HOW TO COMPLETE THIS TASK ->
In the entries below, count every line containing "launch". Reply with the number alone.

MATERIALS PROVIDED ->

▬▬▬▬▬▬

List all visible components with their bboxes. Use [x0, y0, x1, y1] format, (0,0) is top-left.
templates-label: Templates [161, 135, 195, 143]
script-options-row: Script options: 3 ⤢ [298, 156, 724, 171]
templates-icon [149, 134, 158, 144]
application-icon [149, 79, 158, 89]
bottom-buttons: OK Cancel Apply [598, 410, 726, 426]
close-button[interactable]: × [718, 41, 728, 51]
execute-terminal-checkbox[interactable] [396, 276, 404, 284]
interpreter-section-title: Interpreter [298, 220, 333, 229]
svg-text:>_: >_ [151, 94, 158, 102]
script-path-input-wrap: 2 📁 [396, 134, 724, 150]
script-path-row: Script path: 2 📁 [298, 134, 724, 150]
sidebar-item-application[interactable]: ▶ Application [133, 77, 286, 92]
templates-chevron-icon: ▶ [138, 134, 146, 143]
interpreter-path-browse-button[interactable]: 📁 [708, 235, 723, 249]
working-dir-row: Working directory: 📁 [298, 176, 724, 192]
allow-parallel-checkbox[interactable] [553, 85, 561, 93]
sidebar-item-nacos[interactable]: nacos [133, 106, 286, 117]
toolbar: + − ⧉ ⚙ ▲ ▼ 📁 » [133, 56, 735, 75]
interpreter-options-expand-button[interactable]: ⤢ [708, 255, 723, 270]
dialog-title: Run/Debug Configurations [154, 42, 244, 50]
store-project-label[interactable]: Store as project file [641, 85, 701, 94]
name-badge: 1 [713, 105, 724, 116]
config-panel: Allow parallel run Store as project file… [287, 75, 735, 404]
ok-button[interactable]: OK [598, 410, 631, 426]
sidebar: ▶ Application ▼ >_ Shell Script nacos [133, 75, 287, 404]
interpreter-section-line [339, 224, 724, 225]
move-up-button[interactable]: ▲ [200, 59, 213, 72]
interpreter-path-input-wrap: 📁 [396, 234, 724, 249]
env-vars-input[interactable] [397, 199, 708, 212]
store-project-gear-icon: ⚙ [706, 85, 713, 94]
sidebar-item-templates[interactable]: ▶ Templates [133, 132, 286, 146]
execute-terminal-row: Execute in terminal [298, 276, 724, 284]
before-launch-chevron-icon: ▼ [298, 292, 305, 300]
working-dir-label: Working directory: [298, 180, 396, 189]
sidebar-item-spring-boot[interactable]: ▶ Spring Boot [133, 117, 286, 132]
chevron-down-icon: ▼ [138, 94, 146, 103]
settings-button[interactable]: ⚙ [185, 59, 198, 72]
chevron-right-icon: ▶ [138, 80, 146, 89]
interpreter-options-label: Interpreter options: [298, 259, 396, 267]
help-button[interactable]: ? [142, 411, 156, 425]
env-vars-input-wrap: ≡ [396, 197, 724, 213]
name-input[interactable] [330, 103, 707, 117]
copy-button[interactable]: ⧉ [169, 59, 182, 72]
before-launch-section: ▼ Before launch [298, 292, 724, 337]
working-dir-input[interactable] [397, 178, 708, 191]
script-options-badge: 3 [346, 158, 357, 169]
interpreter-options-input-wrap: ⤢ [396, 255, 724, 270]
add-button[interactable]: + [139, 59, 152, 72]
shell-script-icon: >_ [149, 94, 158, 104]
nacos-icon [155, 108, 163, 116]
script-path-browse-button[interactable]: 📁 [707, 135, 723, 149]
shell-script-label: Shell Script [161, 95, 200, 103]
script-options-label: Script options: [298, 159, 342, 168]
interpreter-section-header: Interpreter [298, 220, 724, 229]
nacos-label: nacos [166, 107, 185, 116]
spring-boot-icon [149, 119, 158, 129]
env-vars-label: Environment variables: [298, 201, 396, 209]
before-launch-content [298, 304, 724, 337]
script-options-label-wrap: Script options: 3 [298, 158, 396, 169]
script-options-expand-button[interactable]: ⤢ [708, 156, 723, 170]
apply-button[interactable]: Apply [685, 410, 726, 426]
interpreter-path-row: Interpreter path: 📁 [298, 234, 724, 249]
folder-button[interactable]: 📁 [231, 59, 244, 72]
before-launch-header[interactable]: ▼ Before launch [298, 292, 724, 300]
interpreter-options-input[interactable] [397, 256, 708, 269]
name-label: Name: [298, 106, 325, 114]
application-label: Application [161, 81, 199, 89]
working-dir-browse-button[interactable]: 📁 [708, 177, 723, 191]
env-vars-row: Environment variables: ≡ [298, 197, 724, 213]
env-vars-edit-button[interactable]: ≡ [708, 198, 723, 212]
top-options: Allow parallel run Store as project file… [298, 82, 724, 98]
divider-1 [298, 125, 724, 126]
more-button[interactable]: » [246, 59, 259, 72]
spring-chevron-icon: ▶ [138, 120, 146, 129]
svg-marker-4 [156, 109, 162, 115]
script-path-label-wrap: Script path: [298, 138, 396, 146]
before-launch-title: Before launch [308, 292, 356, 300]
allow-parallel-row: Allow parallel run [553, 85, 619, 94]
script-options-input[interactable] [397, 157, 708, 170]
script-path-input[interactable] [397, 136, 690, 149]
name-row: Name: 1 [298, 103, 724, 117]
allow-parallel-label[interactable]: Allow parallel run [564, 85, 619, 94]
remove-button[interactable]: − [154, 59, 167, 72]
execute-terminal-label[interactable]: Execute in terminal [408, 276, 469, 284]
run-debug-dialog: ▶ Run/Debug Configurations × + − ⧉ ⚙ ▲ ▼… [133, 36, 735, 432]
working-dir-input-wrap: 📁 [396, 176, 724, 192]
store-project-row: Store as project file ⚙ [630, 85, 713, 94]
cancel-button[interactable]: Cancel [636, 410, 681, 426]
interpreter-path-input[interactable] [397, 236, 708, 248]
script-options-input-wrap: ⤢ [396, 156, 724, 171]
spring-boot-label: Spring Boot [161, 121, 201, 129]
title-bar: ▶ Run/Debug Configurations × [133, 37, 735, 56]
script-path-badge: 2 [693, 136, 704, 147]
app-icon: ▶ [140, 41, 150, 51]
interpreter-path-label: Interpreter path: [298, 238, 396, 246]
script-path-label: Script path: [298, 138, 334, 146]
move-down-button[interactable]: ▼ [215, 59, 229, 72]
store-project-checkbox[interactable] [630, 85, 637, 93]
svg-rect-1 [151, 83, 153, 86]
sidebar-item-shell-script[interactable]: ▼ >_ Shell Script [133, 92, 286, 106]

▬▬▬▬▬▬

PROBLEM SOLUTION ->
5